The new definition of health
The trend of healthy eating is one that has evolved significantly since it began almost 30 years ago.
Before, healthy was about avoiding the negatives like salt, sugar, calories, or carbs, or looking for the positives such as omega-3 fatty acids, added vitamins and enrichment, antioxidants, etc.
In the past few years, health has moved more towards natural goodness or benefits provided by the ingredients or natural attributes.
While all of those things still have relevance, particularly among the generation that created those trends, there is an emerging approach to health that could be construed as defying everything we have followed before.
Boomers continue to live by the same types of healthy eating standards because they are the generation who invented them:
– 58% Avoid processed foods
– 83% Expect to eat at home more
– 65% Eat foods high in fibre
– 73% Eat fruit/vegetables at every meal
– 62% Look for foods rich in Omega-3s
The availability of information at lightning speed has led to a curiosity about food like we have never seen before.
An increasing number of people are judging the quality of their food by where it comes from, what it is made with and how it is made. This is the new definition of “healthy” that’s been driven by the millennials, and is spreading quickly.
This new definition is three-pronged:
- — Local
- — Clean Label
- — Sustainable / socially responsible
Products that are produced locally, have a clean label and can claim a sustainable element, such as organic, uses renewable energy, or is perceived to be socially more responsible such as fair trade, will likely be able to command a higher price and gain some of that much coveted brand loyalty that can be fleeting.
In some cases this new definition of health will trump the traditional definition. For example, a product that contains recognizable and pronounceable ingredients will be favoured over a product that is claiming high fibre, low salt but contains additives and preservatives even if it might contain higher levels of fat, salt and no fibre claims.
The French’s vs Heinz ketchup scenario from this past summer is a clear indication that local is preferred over imported, but from a health perspective, especially for foods like fresh fruit and vegetables, people have come to believe that less travel will mean more nutrients.

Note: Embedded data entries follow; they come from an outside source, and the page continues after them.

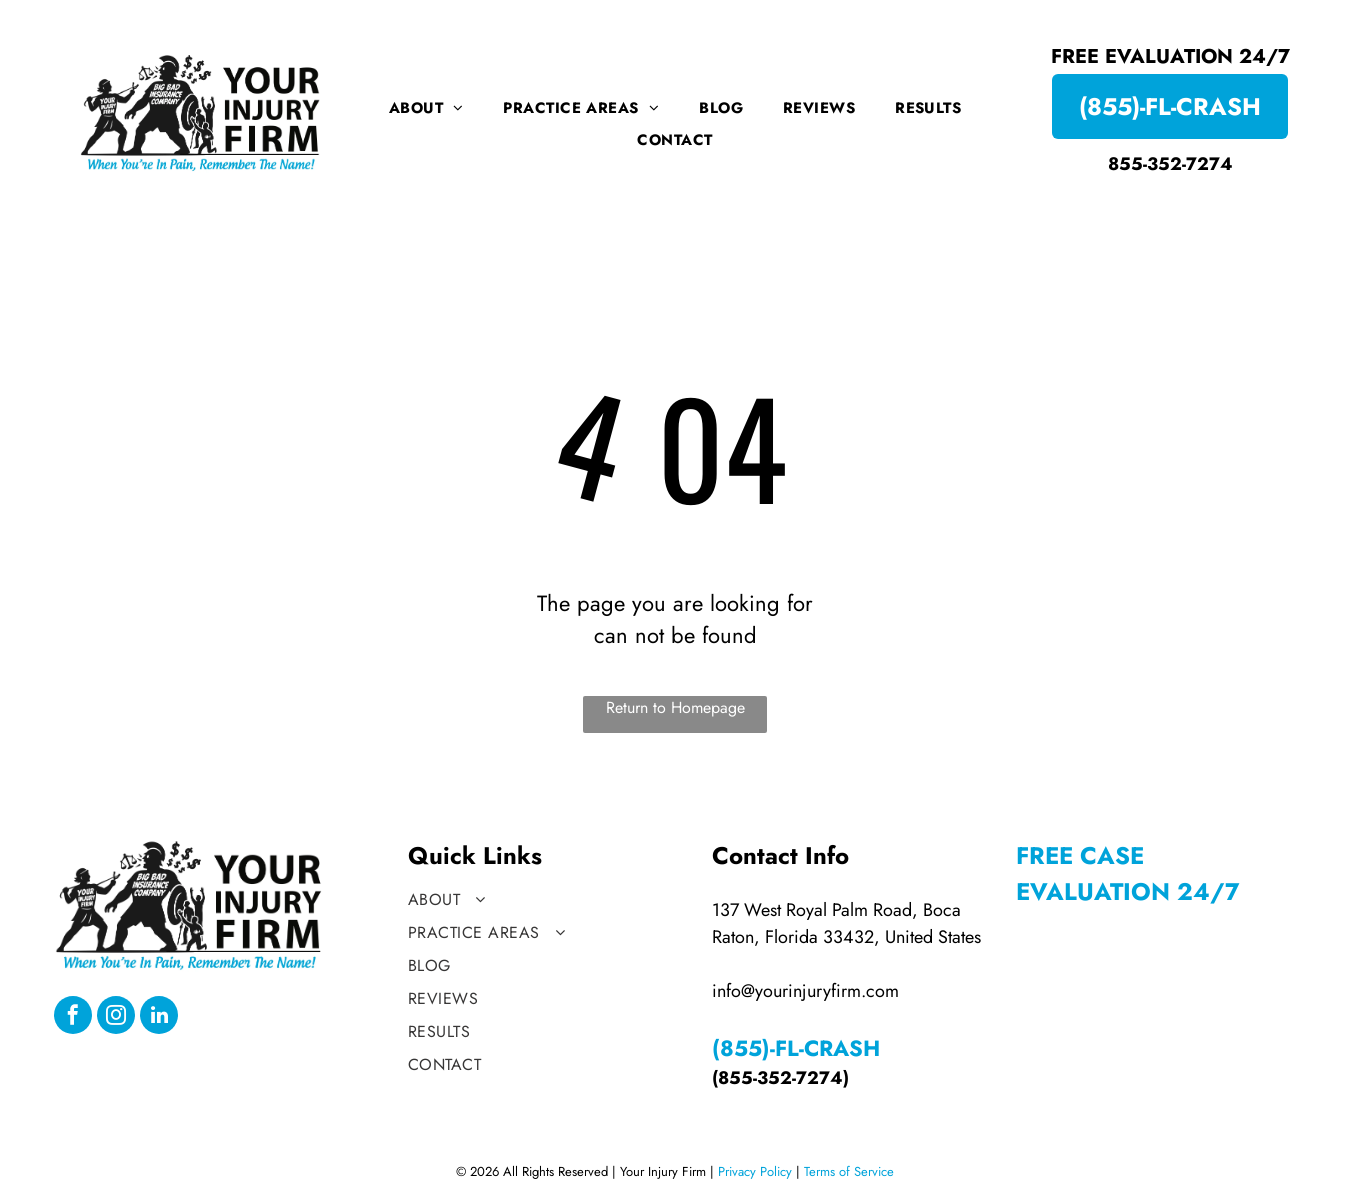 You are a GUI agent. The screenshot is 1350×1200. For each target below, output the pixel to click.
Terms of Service (849, 1171)
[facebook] (73, 1017)
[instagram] (116, 1017)
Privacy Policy (755, 1171)
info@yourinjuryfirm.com (805, 991)
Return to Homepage (675, 707)
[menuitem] (426, 108)
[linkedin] (159, 1017) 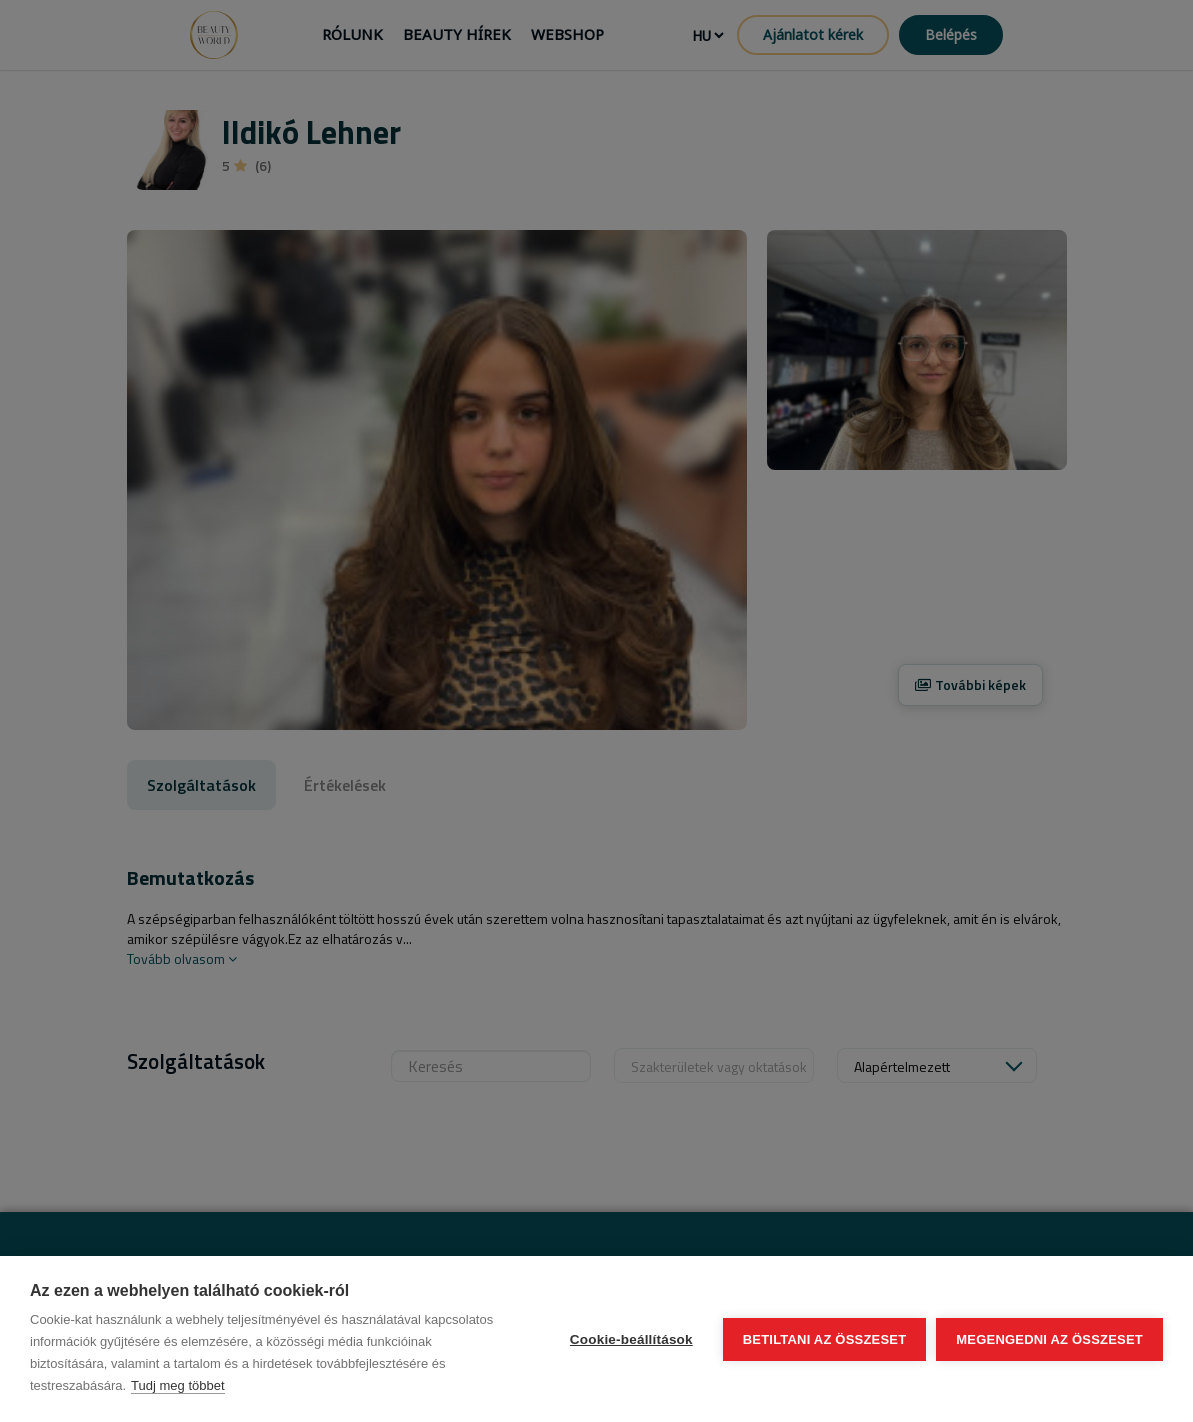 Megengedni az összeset (1049, 1339)
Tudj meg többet (177, 1385)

Whether you’re a manufacturer or retailer looking for health focused products to put on your shelves, keep in mind that, like many things, the definition of health is no longer simple and straightforward.
It is good to have a mix of products that satisfy the traditional definition but do not discount products that might not meet those traditional parameters as long as they are either locally produced or sourced, have a clean label, and/or could be considered sustainable or more socially responsible.
All attributes of the product need to be considered. Understanding what your consumers are looking for in different categories will determine the product mix you should carry or manufacture.